Jedna łza powoli spłynęła po jego szorstkim policzku.
Chłopak trzymający papierosa rzucił go o ścianę sklepu.
Najwyższy z tej grupy, który trzymał całą paczkę, patrzył się
teraz na nią z zamyśleniem. Po chwili wszyscy w trójkę
powoli bez jakiegokolwiek komentarza opuścili miejsce
spotkania. Tomek został sam, ale nie na długo.
- Przepraszam, że musiałeś tyle na mnie czekać, ale
sąsiadka mnie zatrzymała i zamieniłyśmy kilka zdań. Ty
płaczesz? Dlaczego wyszedłeś wcześniej ze sklepu?

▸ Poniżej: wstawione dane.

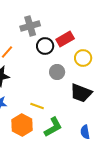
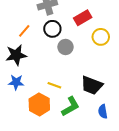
black circle: (45, 46) -> (52, 29), moved
gray circle: (57, 72) -> (65, 47), moved
black trapezoid: (81, 93) -> (92, 85), moved

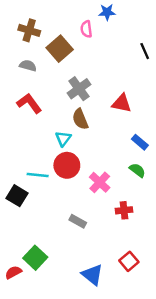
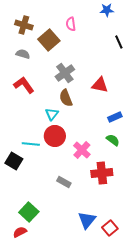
blue star: (107, 12) -> (107, 10), moved
blue rectangle: (140, 142) -> (115, 117), turned -64
red cross: (124, 210) -> (102, 173), size x1.5
red square: (129, 261) -> (110, 228), moved
red semicircle: (13, 272) -> (20, 232), moved
blue triangle: (92, 275) -> (87, 220), moved, turned 30

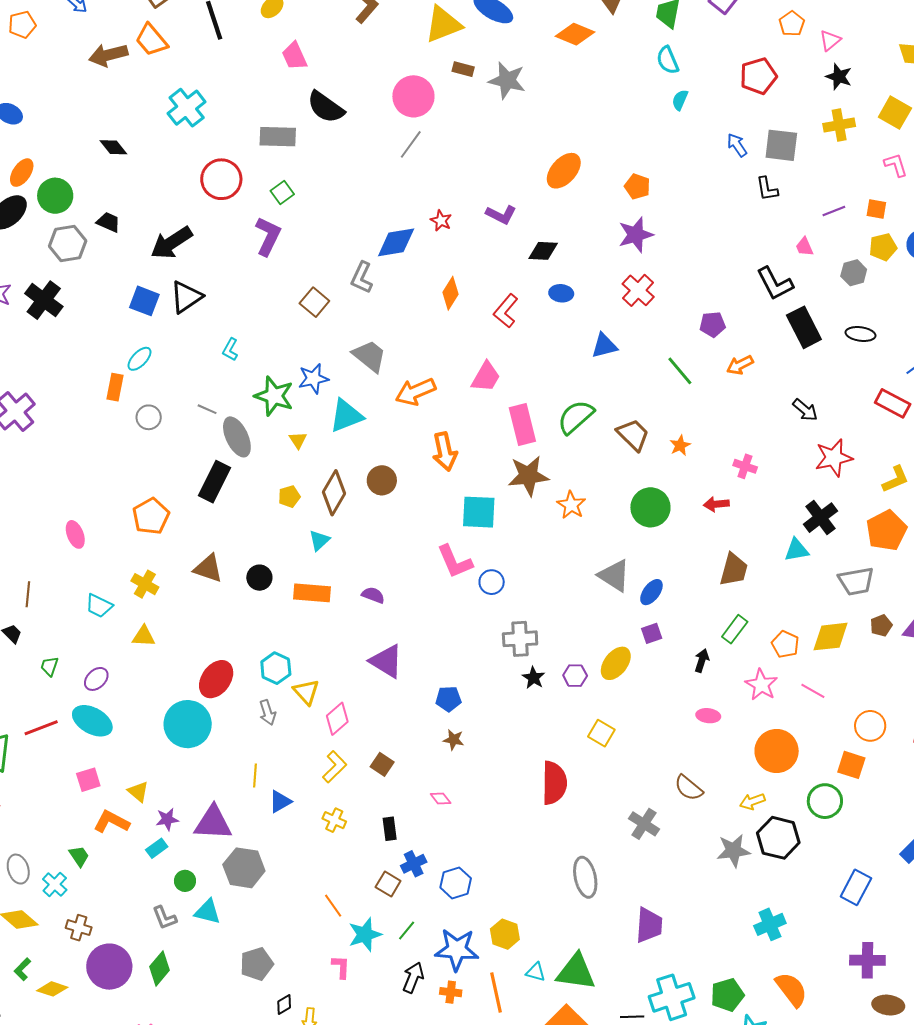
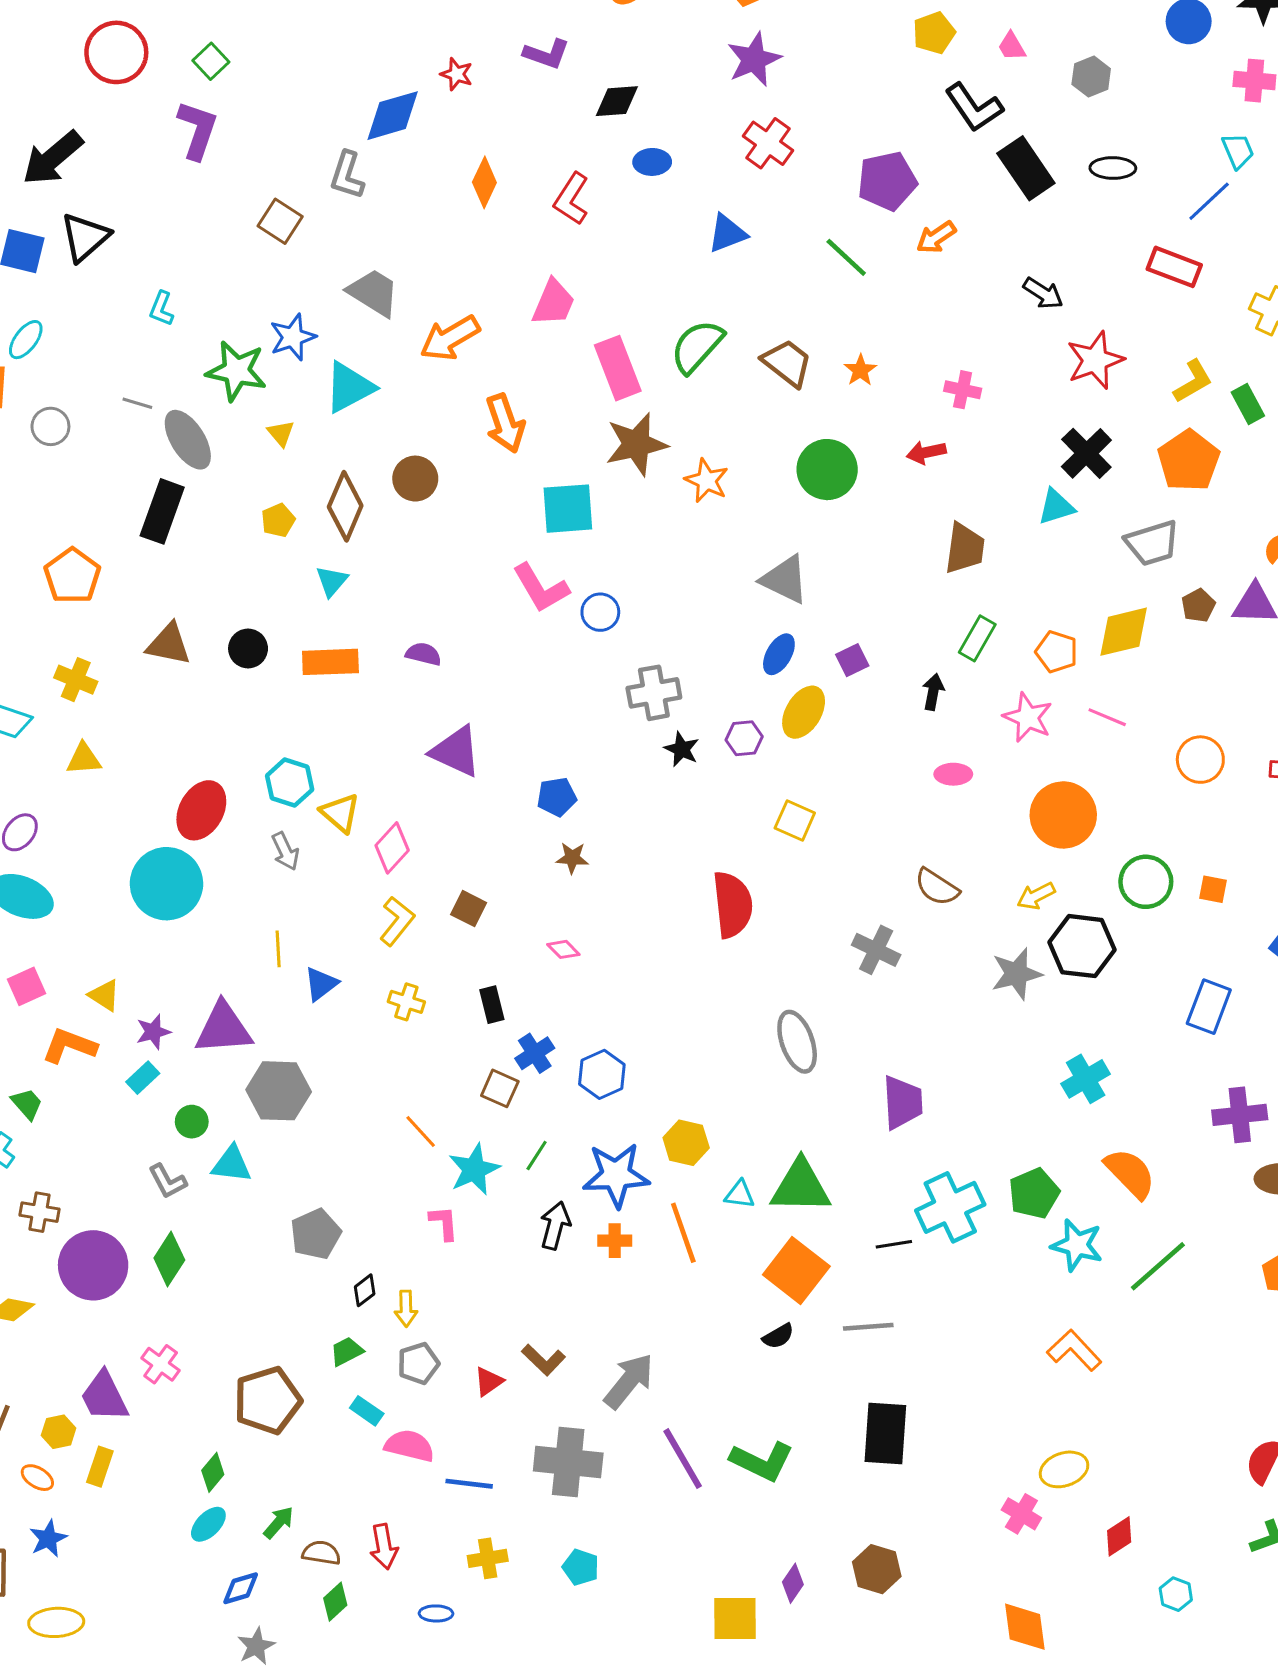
yellow pentagon: (883, 247) -> (934, 33), moved
purple pentagon: (713, 324) -> (887, 181), size x1.5
blue ellipse: (651, 592) -> (779, 654), moved
orange square: (851, 765) -> (1213, 889), moved, size x0.7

- Nic się nie stało. Zrobiło mi się po prostu słabo.
Zawieziesz mnie do domu?
Iwona spojrzała na męża ze zdziwieniem, ale nie
powiedziała ani słowa. Pierwszy raz od 10 lat zapytał się jej,
czy pomoże mu popychać wózek. Pocałowała go jedynie
czule w policzek, po czym udali się w stronę domu. Przez
całą drogę nie wymienili między sobą ani słowa. Niedaleko
swojego mieszkania byli świadkami kolejnego wydarzenia.

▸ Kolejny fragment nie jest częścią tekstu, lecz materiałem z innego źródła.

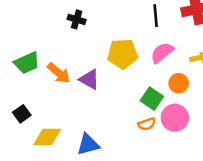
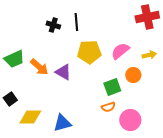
black line: (156, 16) -> (76, 22), moved
green square: (152, 99) -> (112, 87), turned 36
pink circle: (175, 118) -> (130, 120), moved

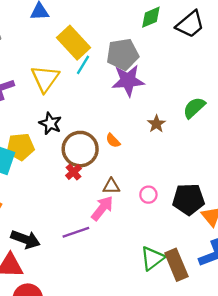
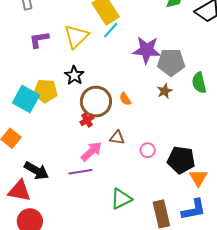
gray pentagon: (123, 54) -> (171, 62), moved
green semicircle: (194, 108) -> (199, 83), turned -70
pink arrow: (102, 208) -> (91, 151), moved
green triangle: (152, 258) -> (121, 199), moved

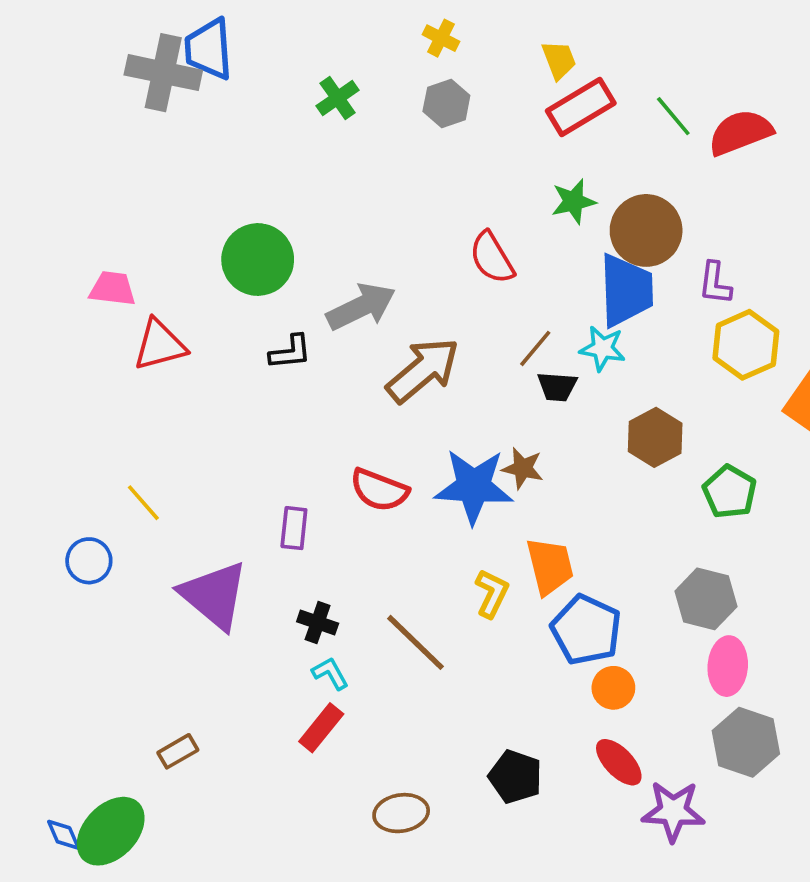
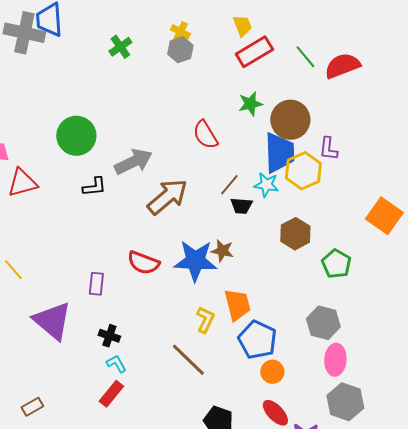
yellow cross: (441, 38) -> (180, 32), moved
yellow hexagon: (746, 345) -> (303, 171), moved
brown line: (416, 642) -> (188, 360), moved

Oto grupka chłopców szła, jak się zdawało, do szkoły.
Jeden kolega niskiego wzrostu, zamierzając widocznie ich
dogonić, biegł za nimi, pokrzykując.
-Chło-chło-chło-paki!
Po-po-po-po-cze-kaj-cie-na-namnie!
Ów chłopiec był jąkałą ubranym w szarawy sweter i
wytarte dżinsy. Włosy miał ułożone „na grzybka”. Jeden z
uczniów z idącej grupy obrócił się. W ślad za nim reszta
zrobiła to samo.
- Po co biegniesz tutaj, jąkało? Po co krzyczysz? I tak nie
chcemy ciebie wśród nas. Znajdź sobie innych kumpli!
Odosobniony blondyn stał w miejscu jak wryty dobre
kilkanaście sekund, zanim Tomek podjechał do niego. Jego
pseudokolegów, oczywiście, już dawno nie było w pobliżu.
Po co mają tracić swój cenny czas na takiego „jąkałę”?
-Nie martw się chłopcze. To zwykłe snoby. Idź już do
szkoły, bo się spóźnisz.
Inwalida poklepał go po ramieniu. Uśmiechnął się bratersko
i krzepiąco. Nastolatek spojrzał na niego zdziwiony,
odpowiedział mu nieśmiałym rozchyleniem warg, po czym
poszedł przed siebie.
Po dłużącej się podróży małżeństwo Zawilców dotarło
przed swój blok. Mieszkali na pierwszym piętrze. Przed
dwoma laty organizacja charytatywna zafundowała
wybudowanie podjazdu pod ich balkon, żeby ułatwić
Tomkowi przemieszczanie się. Cała rodzina była niezmiernie
wdzięczna za ten podarek. Przed zamontowaniem podjazdu
Iwona musiała pomagać mężowi we wspinaczce na piętro.
Teraz z niewielkim trudem znaleźli się w swoim przytulnym
mieszkaniu. Niemal natychmiast dzieci wybiegły im na
powitanie. Jedna córeczka o jaskraworudych włosach miała
12 lat, druga o szaro - brązowych oczach - 10 lat, lecz tylko
starsza pamiętała swego ojca za czasów pełnosprawności.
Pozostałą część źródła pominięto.